New research shows Spotify is having an unexpectedly strange effect on song titles
There's been a noticeable change
While there’s no absolute key to making your way to number one in the charts, certain approaches have been shown to be more reliable than others.
Last year, we looked into the components that might make a song more likely to top the charts, but what about getting into the top 100 in the first place? And how have things changed now that we’ve cast off our physical shackles and fully embraced streaming?
One researcher has broken things down into the pre-and-post Spotify era, and has made some very interesting findings when it comes to song titles in the last few years.
According to our investigation into UK number ones from the 2010s, the word ‘Love’ featured more prominently in the most recent decade than in the one before it, with a few different words featuring three or four times.

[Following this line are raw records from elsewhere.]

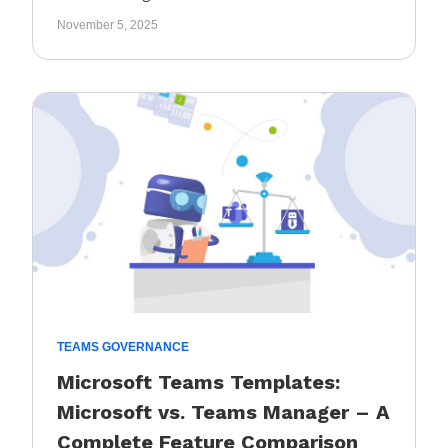
November 5, 2025
TEAMS GOVERNANCE
Microsoft Teams Templates:
Microsoft vs. Teams Manager – A
Complete Feature Comparison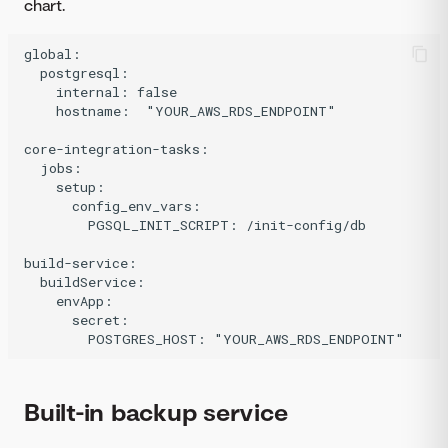
chart.
global:

  postgresql:

    internal: false

    hostname:  "YOUR_AWS_RDS_ENDPOINT"

core-integration-tasks:

  jobs:

    setup:

      config_env_vars:

        PGSQL_INIT_SCRIPT: /init-config/db

build-service:

  buildService:

    envApp:

      secret:

Built-in backup service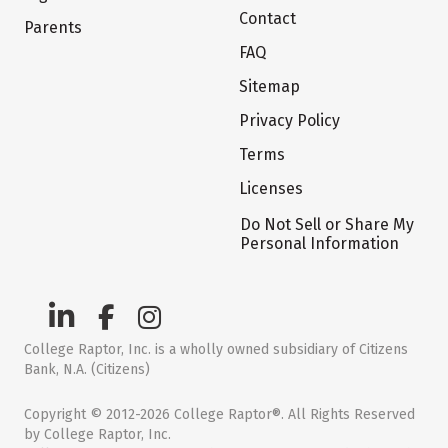
Contact
Parents
FAQ
Sitemap
Privacy Policy
Terms
Licenses
Do Not Sell or Share My
Personal Information
College Raptor, Inc. is a wholly owned subsidiary of Citizens
Bank, N.A. (Citizens)
Copyright © 2012-2026 College Raptor®. All Rights Reserved
by College Raptor, Inc.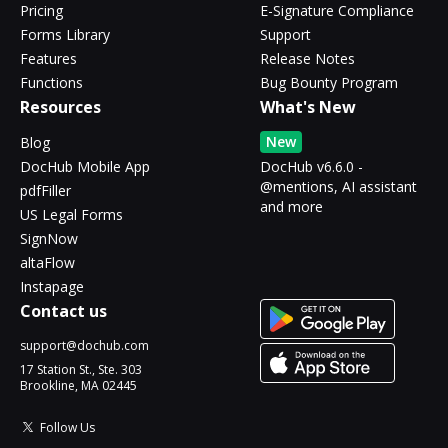
Pricing
E-Signature Compliance
Forms Library
Support
Features
Release Notes
Functions
Bug Bounty Program
Resources
What's New
New
Blog
DocHub Mobile App
DocHub v6.6.0 -
@mentions, AI assistant
pdfFiller
and more
US Legal Forms
SignNow
altaFlow
Instapage
Contact us
support@dochub.com
17 Station St., Ste. 303
Brookline, MA 02445
Follow Us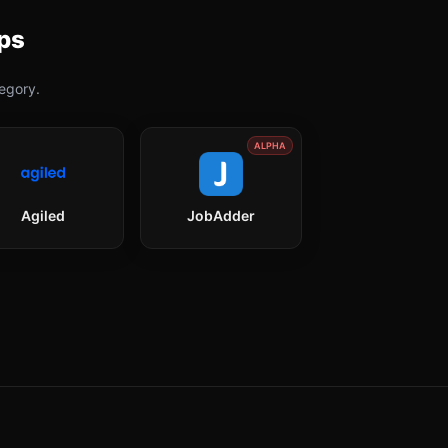
ps
egory.
ALPHA
Agiled
JobAdder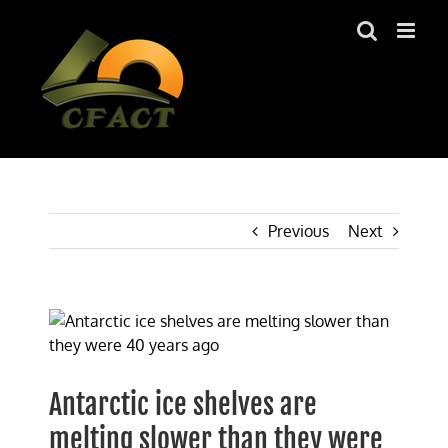
Skip
to
content
Previous
Next
View
Larger
Image
Antarctic ice shelves are
melting slower than they were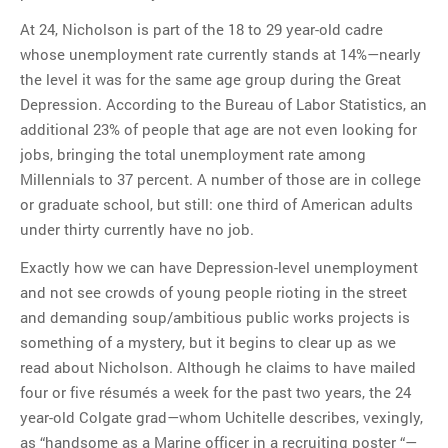
At 24, Nicholson is part of the 18 to 29 year-old cadre
whose unemployment rate currently stands at 14%—nearly
the level it was for the same age group during the Great
Depression. According to the Bureau of Labor Statistics, an
additional 23% of people that age are not even looking for
jobs, bringing the total unemployment rate among
Millennials to 37 percent. A number of those are in college
or graduate school, but still: one third of American adults
under thirty currently have no job.
Exactly how we can have Depression-level unemployment
and not see crowds of young people rioting in the street
and demanding soup/ambitious public works projects is
something of a mystery, but it begins to clear up as we
read about Nicholson. Although he claims to have mailed
four or five résumés a week for the past two years, the 24
year-old Colgate grad—whom Uchitelle describes, vexingly,
as “handsome as a Marine officer in a recruiting poster “—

However, engineer Michael Tauberg has collected 18 years’ worth of data, split down the middle, and found out even more about the words which feature not just in number ones, but in all singles to chart during the period.

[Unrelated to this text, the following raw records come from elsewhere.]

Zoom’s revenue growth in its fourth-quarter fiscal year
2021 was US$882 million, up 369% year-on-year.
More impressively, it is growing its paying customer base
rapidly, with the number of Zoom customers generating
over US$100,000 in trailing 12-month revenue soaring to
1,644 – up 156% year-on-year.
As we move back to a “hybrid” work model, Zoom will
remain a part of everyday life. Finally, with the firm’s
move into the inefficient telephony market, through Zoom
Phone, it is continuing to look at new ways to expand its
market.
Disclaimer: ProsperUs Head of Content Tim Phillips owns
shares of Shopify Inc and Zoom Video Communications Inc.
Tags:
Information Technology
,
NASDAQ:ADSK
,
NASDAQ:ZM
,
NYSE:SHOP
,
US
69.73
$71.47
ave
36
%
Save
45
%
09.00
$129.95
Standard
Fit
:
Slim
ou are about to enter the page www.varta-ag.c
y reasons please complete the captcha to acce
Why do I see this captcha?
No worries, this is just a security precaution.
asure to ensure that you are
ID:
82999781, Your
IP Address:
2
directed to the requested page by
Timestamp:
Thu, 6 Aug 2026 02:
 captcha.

Tauberg’s Medium post focuses on the US Billboard Hot-100 rather than the UK equivalent, but his study is worth considering for the changes it identifies in broadly-defined pre- (2000-08) and post- (2009-17) Spotify era music.
“From the album, to the song, to now, the stream, music has been disentangled from its larger context,” he writes.
“As such, we would expect that the names of albums and songs are uncorrelated to their musical success.”
He found that song titles from 2000-08 used just 2,113 unique words, compared to 2,512 in the more recent period – an increase of just under 19%.
Additionally, the number of words in each song title has changed noticeably over time: proportionally more songs have longer (7+ words) or shorter (1-3 words) titles, with the middle getting squeezed, though shorter titles continue to dominate.
So, while titles like Nickelback’s ‘How You Remind Me’ are getting scarcer as a percentage, we’ve got more of the ilk of Taylor Swift’s ‘We Are Never Ever Getting Back Together’ and Luis Fonsi (feat Daddy Yankee)’s ‘Despacito’.
The number of songs to chart, meanwhile, has jumped 27% from pre-Spotify to post-Spotify. That means there have been more songs in the last nine-and-a-bit years which have only appeared in the US charts for a single week – in fact considerably more than in the pre-Spotify period.
The post-Spotify period includes Soko’s single ‘We Might Be Dead by Tomorrow’, the first ever single to both crack the top 10 and only spend one week in the top 100.
Streaming accounted for the bulk of the numbers which brought about its chart success, suggesting the change of weighting in the US charts has at least played some part in the changes.
Indeed, as Tauberg notes, streaming has accounted for a greater proportion of chart success since 2013, with the calculations changing again this year to give greater weighting to paid subscription-based streams.
With more people paying for subscriptions it will be interesting to see whether the trends continue in the coming years.
Spotify was at a record high of 70m paying subscribers as of January 2018, more than doubling in the last two years, while Apple Music currently sits at around half that total.
If more streaming has led to more artists charting and shorter or longer song titles, how much further in that direction can we go?